We were a family of nine brothers and sisters. Our two youngest brothers, barely in their teens, were going to college and involved in the Liberation War. They used to operate as guerilla fighters within Dhaka city with the late freedom fighter Jainal and his team. They envisaged the distant dawn of hope for a homeland of their own in that second week of December 1971.

But the night of terror struck on the 14th. Our house was totally cordoned off by the Pakistan army and the notorious forces of Al Badar and Al Shams. We were curled up in a corner of a large room like a herd of sheep with the neighbouring family taking shelter with us. We were afraid of air strikes and bombing when the soldiers outside forced their way into our Central Road house.

With their arms and faces covered with scarves and pieces of cloth, they made us stand in a line. They picked out our two younger brothers, blind folded them and rushed away saying “We will return them tomorrow.”

So many tomorrows have passed and our brothers have never returned nor their bodies found. Our mother, who is now 85 years old by the grace of Allah, lives in the same old house and remembers with grief and sorrow that terrible and unforgettable night of terror.

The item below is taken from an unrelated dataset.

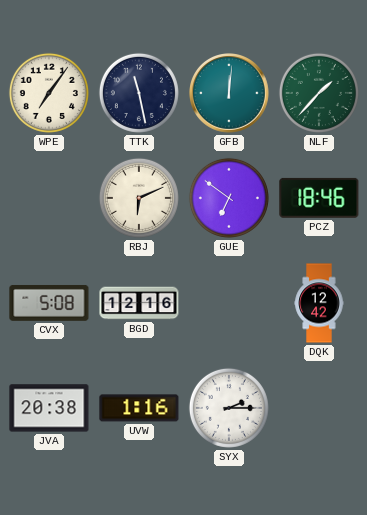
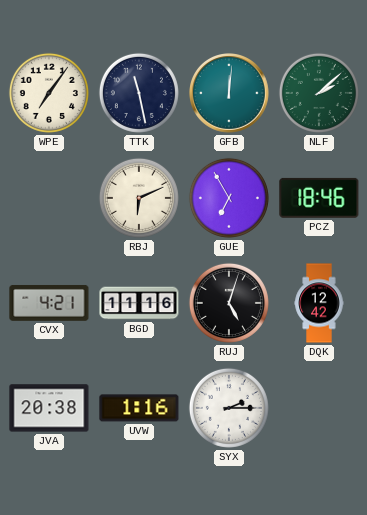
NLF: 1:37 -> 2:08
GUE: 6:51 -> 6:55
CVX: 5:08 -> 4:21
BGD: 12:16 -> 11:16
RUJ: none -> 5:03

My parents never wanted to draw attention to our loss, for they graciously believed their sons sacrificed their lives for the cause of the Liberation War and the creation of an independent nation – Bangladesh. What we have today is at the cost of many lives.

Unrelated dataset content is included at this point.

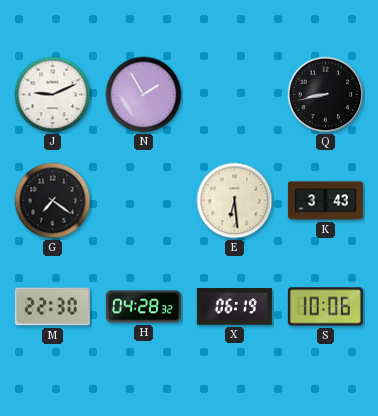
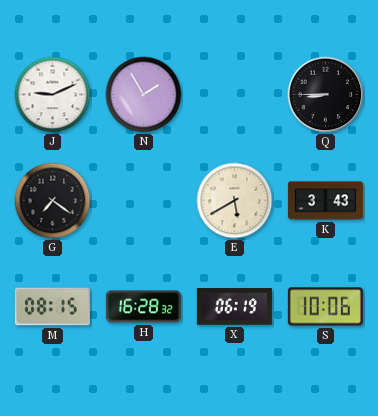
Q: 8:43 -> 8:45
E: 6:29 -> 5:40
M: 22:30 -> 08:15
H: 04:28 -> 16:28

Aminul Islam, Genocide, oil on canvas, 75x140cm, 1972. Image: Courtesy



Shahabuddin Ahmed, Victory 1, oil on canvas, 2009, image Courtesy: Depart.

A Wartime Tea Invitation

S A Mansoor

A couple of days before war was formally declared by India on December 3, 1971, I was test driving a random Prajoti assembled Vauxhall Viva car with a colleague. We usually drove from the factory near to the approach of Feni Bridge and back.

To our surprise, Pakistani troops were already in position near Feni Bridge along the highway and we could hear the occasional cannon fire in the distance.

On our drive back, a few miles from Feni Bridge towards Sitakundu, a Pakistani trooper stopped us to say that the Brigadier wanted to talk to us. We stopped the car on the empty Dhaka-Chittagong highway and walked to Brigadier's large tent, scared and shaking in our shoes.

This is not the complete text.